Actualité et archéologie du Moyen-Orient et du monde de la Bible

Yisca Harani : le christianisme expliqué aux juifs

Beatrice Guarrera
21 août 2021
email whatsapp whatsapp facebook twitter version imprimable
Yisca Harani à Bethléem

Enseignante universitaire et consultante juive, Yisca Harani travaille depuis plus de 30 ans à créer des ponts et des occasions de rencontre entre personnes de religions différentes en Israël.


En Israël, elle fait partie des principaux experts du christianisme, et est très active dans le dialogue inter religieux entre juifs, chrétiens et musulmans. Yisca Harani, qui est juive, n’a eu de cesse de travailler depuis plus de 30 ans pour créer des ponts et des occasions de rencontre entre personnes de religions différentes. En raison de son expérience avérée dans la diffusion de la connaissance du monde chrétien parmi les Israéliens, le ministère israélien des Affaires Etrangères l’a récemment chargée de rédiger un recueil destiné aux diplomates pour une formation de base sur le sujet.

Conférencière universitaire, chercheuse et consultante, originaire de Jérusalem mais vivant à Tel Aviv, Yisca Harani intervient dans des domaines variés, allant de cours universitaires à des projets pour les écoles, de visites de sites chrétiens à des séminaires en ligne. Pour son engagement en faveur du dialogue interreligieux, elle a également été co-lauréate en 2013 du Prix de la Fondation Mont Sion avec Margaret Karram, aujourd’hui présidente du mouvement des Focolari.
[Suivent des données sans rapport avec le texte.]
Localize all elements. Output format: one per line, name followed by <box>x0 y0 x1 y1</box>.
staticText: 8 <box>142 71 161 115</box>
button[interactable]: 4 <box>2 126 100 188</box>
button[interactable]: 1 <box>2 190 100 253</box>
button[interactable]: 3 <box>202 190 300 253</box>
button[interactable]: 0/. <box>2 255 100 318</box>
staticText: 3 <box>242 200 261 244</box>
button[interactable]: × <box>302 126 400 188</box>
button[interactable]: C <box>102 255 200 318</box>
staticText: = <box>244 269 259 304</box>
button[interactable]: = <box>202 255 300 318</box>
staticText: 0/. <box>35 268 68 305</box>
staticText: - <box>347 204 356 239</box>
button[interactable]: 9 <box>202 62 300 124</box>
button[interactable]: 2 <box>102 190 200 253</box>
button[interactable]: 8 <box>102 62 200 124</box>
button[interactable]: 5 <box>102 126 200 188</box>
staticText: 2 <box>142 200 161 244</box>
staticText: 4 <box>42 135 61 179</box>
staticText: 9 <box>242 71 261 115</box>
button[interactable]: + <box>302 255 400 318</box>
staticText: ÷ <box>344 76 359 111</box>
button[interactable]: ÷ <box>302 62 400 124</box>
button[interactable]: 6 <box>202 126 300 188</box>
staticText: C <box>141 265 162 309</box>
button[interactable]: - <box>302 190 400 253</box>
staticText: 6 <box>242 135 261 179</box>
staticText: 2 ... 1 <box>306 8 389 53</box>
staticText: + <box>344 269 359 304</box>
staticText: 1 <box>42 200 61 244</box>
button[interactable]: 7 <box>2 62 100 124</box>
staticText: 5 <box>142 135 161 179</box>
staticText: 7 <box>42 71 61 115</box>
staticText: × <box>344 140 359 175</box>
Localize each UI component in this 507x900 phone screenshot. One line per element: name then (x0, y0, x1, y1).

« J’ai grandi avec cette chance : avant de voir le conflit et l’hostilité, j’ai vu le bien ».

« Lorsque j’étais étudiante, je savais déjà que je ne voulais pas travailler dans une seule université –  explique Yisca à Terrasanta.net. J’avais à cœur de me déplacer d’un lieu à l’autre et créer des occasions de rencontre pour les étudiants, mais également pour les citoyens ordinaires. Comme elle le dit elle-même, le but de son engagement n’a jamais été d’étudier une religion différente afin de la « combattre », une approche héritée, enfant, de ses parents, comme des universitaires israéliens qui connaissaient beaucoup de chrétiens. « J’ai grandi avec cette chance, admet-elle. Avant de voir le conflit et l’hostilité, j’ai vu le bien.

« La religion de tous mes voisins m’intéressait »
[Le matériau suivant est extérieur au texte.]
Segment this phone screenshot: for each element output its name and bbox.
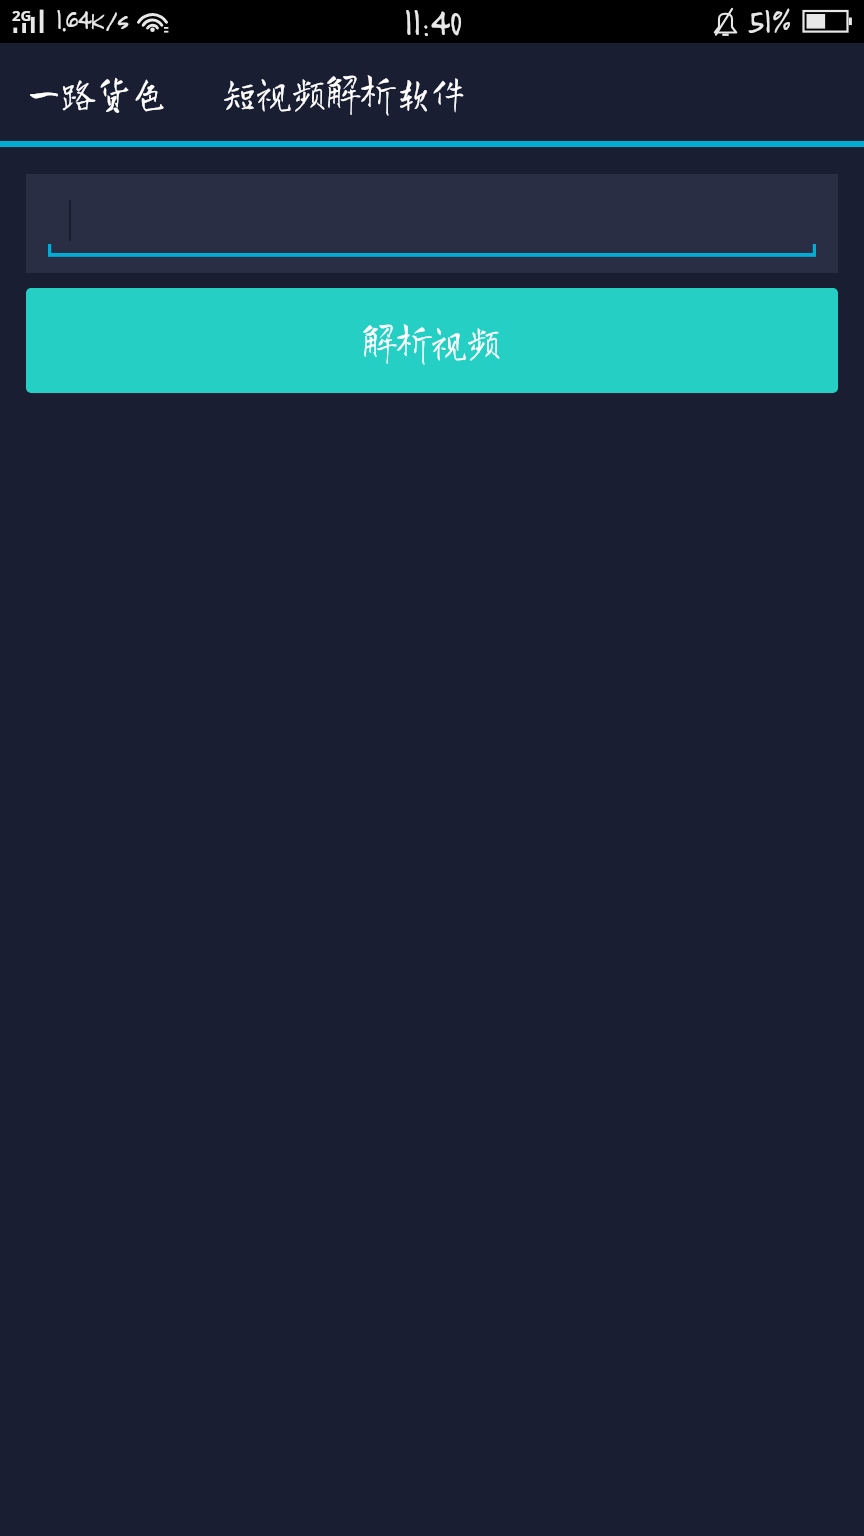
staticText: 短视频解析软件	[222, 71, 467, 113]
staticText: 解析视频	[363, 320, 502, 362]
staticText: 1.64K/s	[56, 0, 129, 37]
staticText: 51%	[747, 0, 792, 42]
button[interactable]: 一路货色	[27, 75, 168, 109]
staticText: 一路货色	[27, 71, 168, 113]
button[interactable]: 视频链接输入框	[26, 174, 838, 273]
staticText: 11:40	[404, 0, 463, 44]
staticText: 2G	[12, 5, 32, 25]
button[interactable]: 解析视频	[26, 288, 838, 393]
Mes parents étaient religieux, mais ils avaient une vision claire de la dignité de chaque être humain. C’est pourquoi la religion de tous mes voisins m’intéressaient, qu’ils soient musulmans, druzes ou autres. Cependant, je considère que la religion chrétienne est plus semblable à la mienne et davantage riche de contradictions par rapport aux défis auxquels elle se mesure ».
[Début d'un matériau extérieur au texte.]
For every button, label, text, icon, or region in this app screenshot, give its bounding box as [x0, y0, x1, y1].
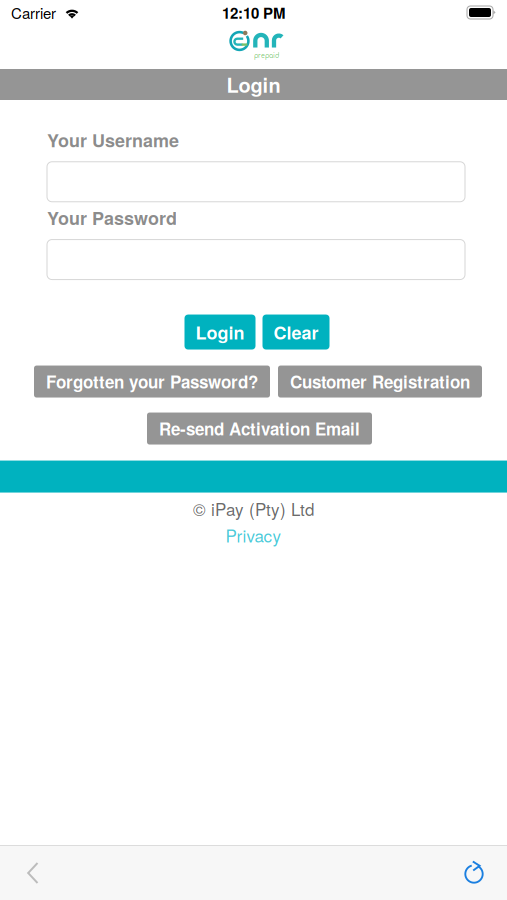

« Nous ne voulions pas seulement voir de belles églises, mais aussi parler à des prêtres chrétiens ».

Le travail d’Yisca Harani a débuté dans la société de protection de la nature : « J’ai commencé par organiser des voyages pour découvrir des milieux naturels et visiter des musées, puis j’ai pensé que les personnes intéressées par mes voyages auraient pu explorer non seulement la nature, mais aussi l’humanité. Ce qui était passionnant, c’est que nous ne voulions pas seulement voir de belles églises, mais aussi parler à des prêtres chrétiens ».

Pour avoir un contact réel avec le monde chrétien, Yisca ne se contente pas de faire découvrir des lieux, des églises et des sanctuaires, mais elle recherche avant tout la rencontre avec les gens. Prêtres, religieuses, fidèles laïcs : tous, dans le cadre d’un dialogue sincère et simple, peuvent communiquer de manière authentique leur réalité de vie.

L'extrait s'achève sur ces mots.